La intersección de las calles Raúl Colombres y Alfredo Palacios, en el corazón del barrio Copiat, se convirtió en el escenario de un crimen que conmociona a la capital tucumana. Juan José Brito, un hombre de 32 años, murió tras ser atacado ferozmente por una multitud que lo acusaba de haber cometido un ilícito en la zona.

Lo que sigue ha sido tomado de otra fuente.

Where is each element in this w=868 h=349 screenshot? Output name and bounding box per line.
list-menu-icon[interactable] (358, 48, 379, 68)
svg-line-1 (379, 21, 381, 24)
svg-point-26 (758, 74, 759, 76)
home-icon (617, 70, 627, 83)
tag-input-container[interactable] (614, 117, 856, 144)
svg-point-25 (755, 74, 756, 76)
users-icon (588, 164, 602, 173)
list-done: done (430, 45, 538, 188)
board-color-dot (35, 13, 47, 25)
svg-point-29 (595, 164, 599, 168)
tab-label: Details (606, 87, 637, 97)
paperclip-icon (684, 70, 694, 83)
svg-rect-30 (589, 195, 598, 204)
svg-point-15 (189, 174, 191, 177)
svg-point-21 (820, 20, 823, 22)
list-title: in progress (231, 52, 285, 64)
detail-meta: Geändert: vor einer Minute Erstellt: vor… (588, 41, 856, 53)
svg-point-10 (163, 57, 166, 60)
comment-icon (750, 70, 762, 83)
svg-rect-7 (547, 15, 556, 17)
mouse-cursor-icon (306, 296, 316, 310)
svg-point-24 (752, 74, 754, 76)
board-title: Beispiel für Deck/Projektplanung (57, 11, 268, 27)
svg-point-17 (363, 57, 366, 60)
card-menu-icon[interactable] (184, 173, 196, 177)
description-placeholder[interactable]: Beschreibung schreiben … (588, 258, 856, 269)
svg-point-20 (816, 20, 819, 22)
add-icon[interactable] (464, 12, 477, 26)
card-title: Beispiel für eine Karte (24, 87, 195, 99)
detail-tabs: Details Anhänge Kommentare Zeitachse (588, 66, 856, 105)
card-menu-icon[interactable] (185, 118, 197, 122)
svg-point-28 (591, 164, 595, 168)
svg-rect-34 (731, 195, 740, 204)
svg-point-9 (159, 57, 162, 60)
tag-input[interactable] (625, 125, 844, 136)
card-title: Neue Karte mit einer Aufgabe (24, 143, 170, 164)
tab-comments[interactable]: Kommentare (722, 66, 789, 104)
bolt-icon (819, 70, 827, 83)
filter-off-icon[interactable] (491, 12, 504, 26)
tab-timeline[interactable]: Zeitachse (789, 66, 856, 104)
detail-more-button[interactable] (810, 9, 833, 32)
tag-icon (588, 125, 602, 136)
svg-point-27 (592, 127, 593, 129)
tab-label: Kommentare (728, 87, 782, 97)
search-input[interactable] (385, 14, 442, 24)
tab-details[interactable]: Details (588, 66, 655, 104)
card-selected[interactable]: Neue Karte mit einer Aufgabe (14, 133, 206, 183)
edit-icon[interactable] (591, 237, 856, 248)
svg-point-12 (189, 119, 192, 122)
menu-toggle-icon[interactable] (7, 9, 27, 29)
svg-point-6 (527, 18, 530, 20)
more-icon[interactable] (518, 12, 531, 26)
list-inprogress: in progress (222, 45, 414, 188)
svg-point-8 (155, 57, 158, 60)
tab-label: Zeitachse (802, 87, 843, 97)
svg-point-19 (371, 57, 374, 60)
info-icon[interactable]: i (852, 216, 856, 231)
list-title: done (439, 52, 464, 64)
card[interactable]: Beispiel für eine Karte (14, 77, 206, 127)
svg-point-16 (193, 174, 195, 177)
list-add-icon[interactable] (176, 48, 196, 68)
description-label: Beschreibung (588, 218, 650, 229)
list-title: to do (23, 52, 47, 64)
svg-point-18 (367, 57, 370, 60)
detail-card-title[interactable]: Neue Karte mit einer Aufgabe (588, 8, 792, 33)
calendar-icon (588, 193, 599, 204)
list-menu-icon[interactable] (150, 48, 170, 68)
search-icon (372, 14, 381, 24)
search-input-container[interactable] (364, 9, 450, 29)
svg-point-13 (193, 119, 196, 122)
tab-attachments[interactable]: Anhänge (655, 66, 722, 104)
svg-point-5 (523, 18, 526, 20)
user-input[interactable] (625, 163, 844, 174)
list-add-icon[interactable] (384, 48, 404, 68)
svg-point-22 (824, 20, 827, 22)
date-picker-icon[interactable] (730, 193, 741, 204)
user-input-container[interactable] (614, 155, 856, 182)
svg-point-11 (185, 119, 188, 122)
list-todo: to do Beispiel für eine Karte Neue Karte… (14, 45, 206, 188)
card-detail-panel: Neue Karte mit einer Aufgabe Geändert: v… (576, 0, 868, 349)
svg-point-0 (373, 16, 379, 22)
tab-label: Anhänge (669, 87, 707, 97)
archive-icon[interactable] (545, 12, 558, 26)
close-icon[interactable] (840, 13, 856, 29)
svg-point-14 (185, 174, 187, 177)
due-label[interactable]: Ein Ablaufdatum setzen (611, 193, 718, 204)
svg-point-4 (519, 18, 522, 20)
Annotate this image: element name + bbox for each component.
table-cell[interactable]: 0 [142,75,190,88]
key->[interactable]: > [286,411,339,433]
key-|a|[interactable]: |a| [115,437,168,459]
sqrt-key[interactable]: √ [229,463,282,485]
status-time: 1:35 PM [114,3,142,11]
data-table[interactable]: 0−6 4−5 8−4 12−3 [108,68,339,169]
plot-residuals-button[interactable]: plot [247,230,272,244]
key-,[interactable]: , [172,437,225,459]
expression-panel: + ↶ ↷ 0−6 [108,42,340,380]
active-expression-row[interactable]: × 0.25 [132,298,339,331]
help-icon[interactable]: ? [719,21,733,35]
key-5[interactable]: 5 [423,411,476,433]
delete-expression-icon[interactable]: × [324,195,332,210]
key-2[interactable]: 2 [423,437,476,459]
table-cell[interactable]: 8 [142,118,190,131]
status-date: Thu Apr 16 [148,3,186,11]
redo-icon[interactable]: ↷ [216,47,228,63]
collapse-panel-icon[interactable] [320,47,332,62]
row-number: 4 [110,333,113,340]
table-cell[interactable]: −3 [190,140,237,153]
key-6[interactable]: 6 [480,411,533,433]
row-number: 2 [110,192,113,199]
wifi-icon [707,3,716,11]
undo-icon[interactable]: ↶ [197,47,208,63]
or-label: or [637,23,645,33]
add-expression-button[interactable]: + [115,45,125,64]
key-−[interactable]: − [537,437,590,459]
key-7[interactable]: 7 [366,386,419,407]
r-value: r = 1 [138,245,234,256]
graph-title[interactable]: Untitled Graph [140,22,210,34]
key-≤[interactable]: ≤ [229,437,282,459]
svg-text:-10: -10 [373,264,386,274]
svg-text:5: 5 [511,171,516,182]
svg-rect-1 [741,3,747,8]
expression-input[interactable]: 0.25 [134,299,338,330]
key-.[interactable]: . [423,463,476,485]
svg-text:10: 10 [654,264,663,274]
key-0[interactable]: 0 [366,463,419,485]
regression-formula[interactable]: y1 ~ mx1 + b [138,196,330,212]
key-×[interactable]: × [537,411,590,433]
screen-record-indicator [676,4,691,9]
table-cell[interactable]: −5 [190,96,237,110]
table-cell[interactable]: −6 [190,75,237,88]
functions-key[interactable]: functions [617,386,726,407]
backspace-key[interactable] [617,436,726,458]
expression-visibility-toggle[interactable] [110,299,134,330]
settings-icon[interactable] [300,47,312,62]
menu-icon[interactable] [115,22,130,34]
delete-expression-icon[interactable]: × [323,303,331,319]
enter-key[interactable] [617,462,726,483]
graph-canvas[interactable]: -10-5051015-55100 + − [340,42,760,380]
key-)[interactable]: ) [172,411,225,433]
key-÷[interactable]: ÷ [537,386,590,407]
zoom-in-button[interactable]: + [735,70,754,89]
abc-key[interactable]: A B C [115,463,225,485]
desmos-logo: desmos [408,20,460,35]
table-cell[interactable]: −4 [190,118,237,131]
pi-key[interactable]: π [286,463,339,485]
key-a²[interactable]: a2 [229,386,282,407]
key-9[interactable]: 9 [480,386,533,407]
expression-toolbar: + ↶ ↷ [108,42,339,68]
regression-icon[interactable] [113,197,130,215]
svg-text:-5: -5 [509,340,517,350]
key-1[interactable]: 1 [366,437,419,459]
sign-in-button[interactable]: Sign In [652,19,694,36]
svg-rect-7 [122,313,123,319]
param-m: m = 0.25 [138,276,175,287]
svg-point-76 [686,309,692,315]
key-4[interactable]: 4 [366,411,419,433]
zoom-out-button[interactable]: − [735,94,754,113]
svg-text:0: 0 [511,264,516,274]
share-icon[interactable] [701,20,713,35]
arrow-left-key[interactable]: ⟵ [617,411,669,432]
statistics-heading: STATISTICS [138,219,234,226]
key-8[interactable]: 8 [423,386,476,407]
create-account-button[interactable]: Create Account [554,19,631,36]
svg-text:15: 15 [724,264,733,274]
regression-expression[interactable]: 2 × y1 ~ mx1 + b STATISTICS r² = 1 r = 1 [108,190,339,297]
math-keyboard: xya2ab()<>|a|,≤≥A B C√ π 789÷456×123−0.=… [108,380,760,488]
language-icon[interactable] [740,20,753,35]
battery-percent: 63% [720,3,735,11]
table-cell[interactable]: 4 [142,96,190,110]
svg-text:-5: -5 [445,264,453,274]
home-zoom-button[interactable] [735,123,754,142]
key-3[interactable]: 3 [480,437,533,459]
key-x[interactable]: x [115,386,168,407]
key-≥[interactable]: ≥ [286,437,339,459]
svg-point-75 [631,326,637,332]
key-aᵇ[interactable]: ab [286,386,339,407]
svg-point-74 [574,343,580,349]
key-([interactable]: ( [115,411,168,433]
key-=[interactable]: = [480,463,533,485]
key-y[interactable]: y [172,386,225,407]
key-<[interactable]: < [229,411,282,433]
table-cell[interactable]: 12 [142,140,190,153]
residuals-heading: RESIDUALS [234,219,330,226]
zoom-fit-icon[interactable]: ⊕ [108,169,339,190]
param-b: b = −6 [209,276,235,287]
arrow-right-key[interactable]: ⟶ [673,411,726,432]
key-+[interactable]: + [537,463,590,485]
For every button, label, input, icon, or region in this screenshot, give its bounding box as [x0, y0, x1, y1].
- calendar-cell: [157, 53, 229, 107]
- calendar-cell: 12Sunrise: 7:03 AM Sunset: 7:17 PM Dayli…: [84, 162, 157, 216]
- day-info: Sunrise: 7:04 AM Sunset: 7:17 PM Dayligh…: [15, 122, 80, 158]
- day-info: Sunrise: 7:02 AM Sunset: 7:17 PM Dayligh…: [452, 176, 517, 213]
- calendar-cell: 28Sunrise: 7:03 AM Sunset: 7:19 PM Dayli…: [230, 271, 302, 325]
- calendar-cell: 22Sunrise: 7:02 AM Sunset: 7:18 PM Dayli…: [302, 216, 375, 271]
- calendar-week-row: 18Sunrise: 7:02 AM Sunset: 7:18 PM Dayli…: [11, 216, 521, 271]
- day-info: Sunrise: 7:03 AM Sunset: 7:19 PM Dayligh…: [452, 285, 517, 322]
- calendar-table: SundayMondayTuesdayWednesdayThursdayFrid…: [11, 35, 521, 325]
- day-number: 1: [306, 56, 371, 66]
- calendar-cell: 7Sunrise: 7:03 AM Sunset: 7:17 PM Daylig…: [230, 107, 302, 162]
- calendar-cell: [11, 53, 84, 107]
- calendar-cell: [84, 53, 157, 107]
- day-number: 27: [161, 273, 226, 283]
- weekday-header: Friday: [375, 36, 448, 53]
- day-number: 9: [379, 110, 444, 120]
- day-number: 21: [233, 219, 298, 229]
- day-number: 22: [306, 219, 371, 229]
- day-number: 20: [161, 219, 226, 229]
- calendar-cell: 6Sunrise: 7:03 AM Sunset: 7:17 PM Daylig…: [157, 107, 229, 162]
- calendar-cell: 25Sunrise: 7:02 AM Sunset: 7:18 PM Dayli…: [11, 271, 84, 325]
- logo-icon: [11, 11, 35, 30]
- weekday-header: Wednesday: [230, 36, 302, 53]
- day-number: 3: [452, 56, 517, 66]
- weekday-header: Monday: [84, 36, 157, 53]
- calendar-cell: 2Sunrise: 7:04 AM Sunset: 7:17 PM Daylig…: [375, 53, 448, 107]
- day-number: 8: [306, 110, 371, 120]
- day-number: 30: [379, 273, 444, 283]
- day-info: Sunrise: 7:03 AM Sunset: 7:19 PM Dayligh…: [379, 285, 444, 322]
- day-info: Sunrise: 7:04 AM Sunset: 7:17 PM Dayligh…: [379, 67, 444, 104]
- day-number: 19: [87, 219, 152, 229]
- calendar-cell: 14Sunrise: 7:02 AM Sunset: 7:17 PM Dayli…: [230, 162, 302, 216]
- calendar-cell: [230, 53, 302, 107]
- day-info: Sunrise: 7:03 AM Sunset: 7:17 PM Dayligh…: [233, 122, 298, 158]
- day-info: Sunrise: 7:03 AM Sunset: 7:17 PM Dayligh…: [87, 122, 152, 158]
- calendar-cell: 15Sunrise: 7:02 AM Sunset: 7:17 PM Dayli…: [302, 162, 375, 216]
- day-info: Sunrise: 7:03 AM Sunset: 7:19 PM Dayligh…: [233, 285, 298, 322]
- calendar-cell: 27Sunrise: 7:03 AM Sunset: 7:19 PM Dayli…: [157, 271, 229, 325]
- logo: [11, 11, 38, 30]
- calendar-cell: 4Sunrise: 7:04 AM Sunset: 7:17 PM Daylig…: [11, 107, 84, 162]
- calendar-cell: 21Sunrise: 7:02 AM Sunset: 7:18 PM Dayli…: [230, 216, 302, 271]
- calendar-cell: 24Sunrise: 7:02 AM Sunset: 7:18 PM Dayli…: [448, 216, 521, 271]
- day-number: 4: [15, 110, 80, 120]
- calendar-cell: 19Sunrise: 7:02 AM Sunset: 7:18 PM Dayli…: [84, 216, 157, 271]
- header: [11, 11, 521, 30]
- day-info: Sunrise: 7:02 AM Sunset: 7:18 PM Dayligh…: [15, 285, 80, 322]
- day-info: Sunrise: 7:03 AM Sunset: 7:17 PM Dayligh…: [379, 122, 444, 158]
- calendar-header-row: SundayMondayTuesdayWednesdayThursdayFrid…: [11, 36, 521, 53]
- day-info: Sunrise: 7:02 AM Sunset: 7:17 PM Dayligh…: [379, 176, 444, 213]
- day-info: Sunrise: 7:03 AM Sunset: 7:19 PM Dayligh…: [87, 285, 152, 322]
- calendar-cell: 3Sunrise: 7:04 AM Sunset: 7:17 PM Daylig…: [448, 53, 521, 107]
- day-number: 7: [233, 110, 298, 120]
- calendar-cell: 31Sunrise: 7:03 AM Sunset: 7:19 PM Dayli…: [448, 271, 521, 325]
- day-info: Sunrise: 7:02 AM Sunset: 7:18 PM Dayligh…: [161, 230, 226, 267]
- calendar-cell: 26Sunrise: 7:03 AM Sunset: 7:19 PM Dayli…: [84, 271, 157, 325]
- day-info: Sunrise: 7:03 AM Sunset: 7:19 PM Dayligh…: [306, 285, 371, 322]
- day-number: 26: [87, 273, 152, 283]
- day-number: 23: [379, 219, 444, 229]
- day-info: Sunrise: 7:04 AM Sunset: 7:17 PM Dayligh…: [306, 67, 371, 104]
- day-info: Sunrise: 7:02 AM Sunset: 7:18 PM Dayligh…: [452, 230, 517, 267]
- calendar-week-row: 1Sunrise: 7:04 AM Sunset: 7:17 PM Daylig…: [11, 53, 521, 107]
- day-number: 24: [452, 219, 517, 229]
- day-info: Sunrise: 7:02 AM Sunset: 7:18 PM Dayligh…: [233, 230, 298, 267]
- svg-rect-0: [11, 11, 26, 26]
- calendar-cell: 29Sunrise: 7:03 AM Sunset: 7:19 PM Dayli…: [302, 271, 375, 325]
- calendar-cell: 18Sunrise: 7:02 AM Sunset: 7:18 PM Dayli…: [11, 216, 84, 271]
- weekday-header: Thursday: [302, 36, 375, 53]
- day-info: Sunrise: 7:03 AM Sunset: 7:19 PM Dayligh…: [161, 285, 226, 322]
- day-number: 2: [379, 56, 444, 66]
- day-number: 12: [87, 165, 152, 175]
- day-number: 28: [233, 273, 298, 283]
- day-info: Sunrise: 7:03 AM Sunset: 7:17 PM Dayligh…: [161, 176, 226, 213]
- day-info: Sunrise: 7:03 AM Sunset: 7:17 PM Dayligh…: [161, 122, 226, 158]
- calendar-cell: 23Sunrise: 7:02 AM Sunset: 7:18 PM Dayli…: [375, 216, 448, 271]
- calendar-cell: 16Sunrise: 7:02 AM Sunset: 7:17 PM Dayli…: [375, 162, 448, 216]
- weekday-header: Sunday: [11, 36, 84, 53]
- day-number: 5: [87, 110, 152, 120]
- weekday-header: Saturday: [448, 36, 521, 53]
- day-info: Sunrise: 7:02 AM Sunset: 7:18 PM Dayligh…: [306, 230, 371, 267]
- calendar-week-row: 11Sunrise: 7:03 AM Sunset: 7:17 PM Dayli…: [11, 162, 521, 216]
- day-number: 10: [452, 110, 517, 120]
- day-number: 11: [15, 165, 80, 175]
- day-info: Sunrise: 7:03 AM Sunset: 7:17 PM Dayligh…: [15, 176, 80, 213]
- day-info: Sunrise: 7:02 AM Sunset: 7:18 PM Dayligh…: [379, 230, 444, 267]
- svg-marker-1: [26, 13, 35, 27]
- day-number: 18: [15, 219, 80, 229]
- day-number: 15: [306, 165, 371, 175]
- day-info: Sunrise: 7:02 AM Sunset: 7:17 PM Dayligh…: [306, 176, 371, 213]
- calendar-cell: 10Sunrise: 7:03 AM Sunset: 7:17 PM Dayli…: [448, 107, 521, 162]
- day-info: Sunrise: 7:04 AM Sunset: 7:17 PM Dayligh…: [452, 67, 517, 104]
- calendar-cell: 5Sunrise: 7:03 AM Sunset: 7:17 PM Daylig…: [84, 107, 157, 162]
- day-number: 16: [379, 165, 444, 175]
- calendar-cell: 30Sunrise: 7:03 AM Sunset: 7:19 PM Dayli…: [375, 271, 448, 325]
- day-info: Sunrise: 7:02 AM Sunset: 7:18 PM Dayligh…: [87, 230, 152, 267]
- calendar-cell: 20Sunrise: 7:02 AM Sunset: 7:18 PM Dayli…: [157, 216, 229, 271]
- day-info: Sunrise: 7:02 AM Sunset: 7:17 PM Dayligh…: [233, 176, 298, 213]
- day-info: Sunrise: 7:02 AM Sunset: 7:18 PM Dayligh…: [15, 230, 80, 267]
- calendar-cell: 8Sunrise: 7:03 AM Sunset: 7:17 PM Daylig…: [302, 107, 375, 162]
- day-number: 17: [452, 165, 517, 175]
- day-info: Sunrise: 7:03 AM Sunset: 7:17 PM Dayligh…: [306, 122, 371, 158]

El ataque: "En patota" y registrado en video
Según fuentes ligadas a la investigación, el hecho se desencadenó cuando un grupo de vecinos interceptó a Brito. Lo que comenzó como una supuesta aprehensión ciudadana derivó rápidamente en un ataque masivo y descontrolado.
La prueba clave en manos de la Justicia es un video estremecedor que circula entre los investigadores. En las imágenes se observa cómo varias personas golpean de manera simultánea a la víctima, mientras otros testigos se limitan a filmar la agonía de Brito con sus teléfonos celulares sin intervenir para detener la masacre.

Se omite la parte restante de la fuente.